MOYENS DE DÉFENSE FONDÉS SUR LA CONSTITUTION, L'ORDRE PUBLIC ET L'EQUITY
[297]Je souscris à la façon dont le juge Linden, J.C.A., a disposé des arguments du Barreau concernant les moyens de défense fondés sur la constitution, l'ordre public et l'equity.
CONCLUSION
[298] 1. Les décisions judiciaires publiées, les sommaires, le résumé, la loi annotée, le manuel et la monographie constituent des oeuvres aux fins du droit d'auteur. |
2. Ces ouvrages juridiques sont originaux au sens de la Loi sur le droit d'auteur, et il existe un droit d'auteur sur ceux-ci. |
3. L'index analytique du [1997] G.S.T.C. constitue une partie importante de ce recueil. Le recueil est original, et il existe un droit d'auteur sur celui-ci. |
4. a) Le Barreau a commis une violation prima facie du droit d'auteur en reproduisant les décisions judiciaires publiées Meyer v. Bright et R. v. C.I.P., les sommaires des décisions Meyer v. Bright et R. v. C.I.P., le résumé, la monographie et une partie importante du recueil [1997] G.S.T.C. |
Publishers' copy-righted material on free-standing photopiers located in the Great Library.
b) Le Barreau a commis une violation initiale prima facie du droit d'auteur en autorisant ses clients à reproduire les ouvrages protégés par le droit d'auteur des éditeurs au moyen des photocopieuses individuelles situées dans la Grande bibliothèque. |
c) Le Barreau a commis une violation prima facie à une étape ultérieure en vendant et mettant en circulation de façon à porter préjudice aux éditeurs, les décisions judiciaires publiées Meyer v. Bright et R. v. C.I.P., les sommaires des décisions Meyer v. Bright et R. v. C.I.P., le résumé, la monographie et une partie importante du recueil [1997] G.S.T.C. |
5. En omettant de présenter une preuve relativement aux faits en ce qui concerne à l'utilisation équitable des oeuvres protégées par le droit d'auteur des éditeurs, le Barreau n'a pas réussi à réfuter la conclusion de violation prima facie. |
6. L'argumentation du Barreau relative aux moyens de défense fondés sur la constitution, l'ordre public et l'equity est rejetée. |
7. Il en résulte que les éditeurs ont réussi à prouver que le Barreau a violé leurs droits d'auteur sur les ouvrages juridiques soumis en preuve devant la Cour. |
RÉPARATIONS
[299]Les éditeurs ne demandent pas de dommages-intérêts. Cependant, ils cherchent à faire déclarer qu'il existe un droit d'auteur sur les ouvrages juridiques déposés en preuve et que le Barreau a violé ces droits d'auteur. Ils veulent aussi une injonction permanente empêchant toute copie, transmission par télécopieur, vente, mise en circulation ou possession non autorisée par le Barreau des oeuvres protégées des éditeurs.
[300]Je souscris à la conclusion du juge Linden, J.C.A., portant que l'appel devrait être accueilli en partie, qu'il devrait être déclaré qu'un droit d'auteur existe sur les décisions judiciaires publiées, les sommaires, le résumé, la monographie et le recueil [1997] G.S.T.C. et que le Barreau a violé le droit d'auteur des éditeurs sur les décisions judiciaires publiées Meyer v. Bright et R. v. C.I.P., les sommaires des décisions Meyer v. Bright et R. v. C.I.P., le résumé, la monographie et le recueil [1997] G.S.T.C.
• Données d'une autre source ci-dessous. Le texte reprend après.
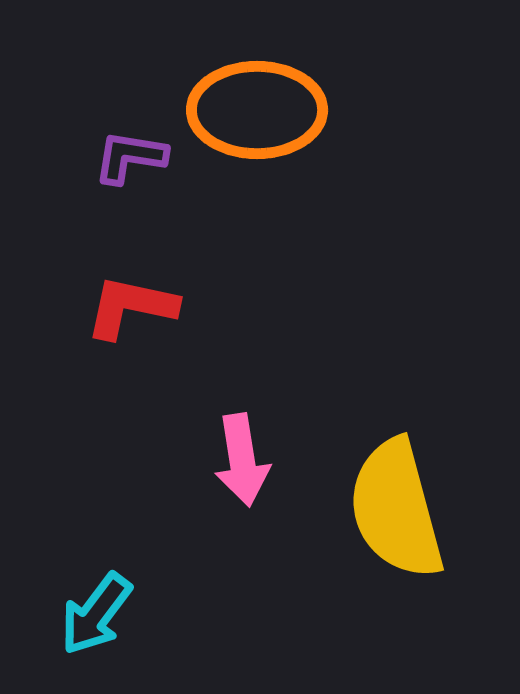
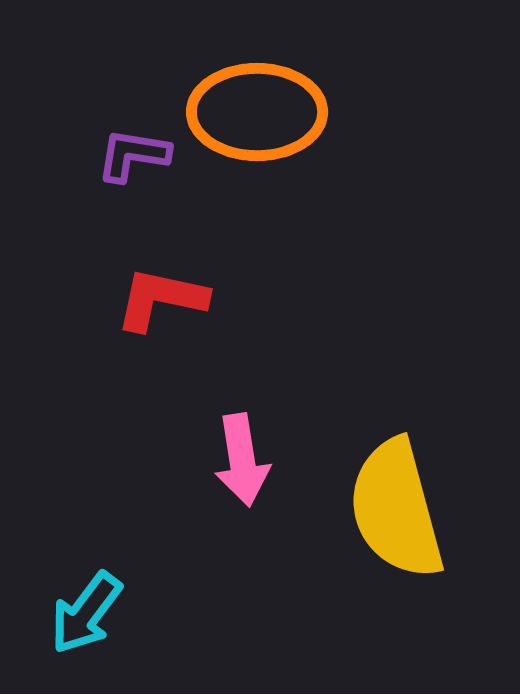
orange ellipse: moved 2 px down
purple L-shape: moved 3 px right, 2 px up
red L-shape: moved 30 px right, 8 px up
cyan arrow: moved 10 px left, 1 px up
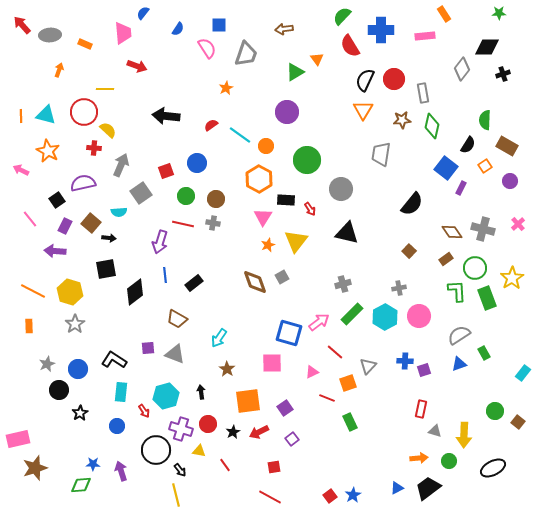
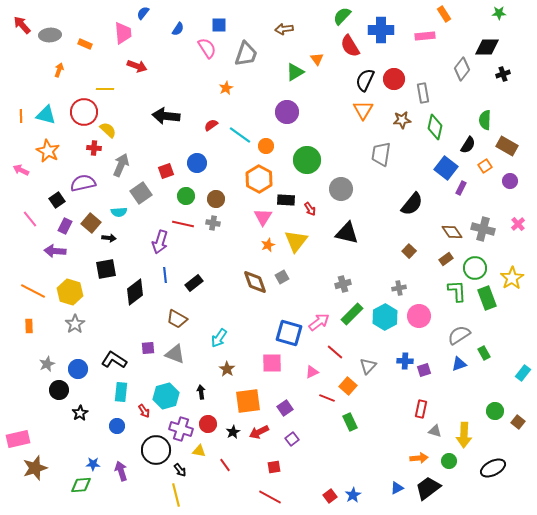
green diamond at (432, 126): moved 3 px right, 1 px down
orange square at (348, 383): moved 3 px down; rotated 30 degrees counterclockwise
[301]À tous les autres égards, je rejetterais l'appel. En particulier, je n'accorderais pas l'injonction permanente recherchée, puisque je ne peux dire, en l'absence de preuve, que les ouvrages juridiques des éditeurs qui n'ont pas été déposés peuvent faire l'objet du droit d'auteur et que je ne peux prédire s'il sera jugé que l'exemption relative à l'utilisation équitable s'applique à differentes situations de fait.
[302]Pour les motifs prononcés par le juge Linden, J.C.A., relativement à la politique d'accès à la loi et parce que j'ai conclu que le Barreau a violé le droit d'auteur, je rejetterais l'appel incident.
[303]Je réserverais les questions de la forme de l'ordonnance et des dépens pour qu'il en soit disposé par le juge Linden, J.C.A., comme il l'a proposé.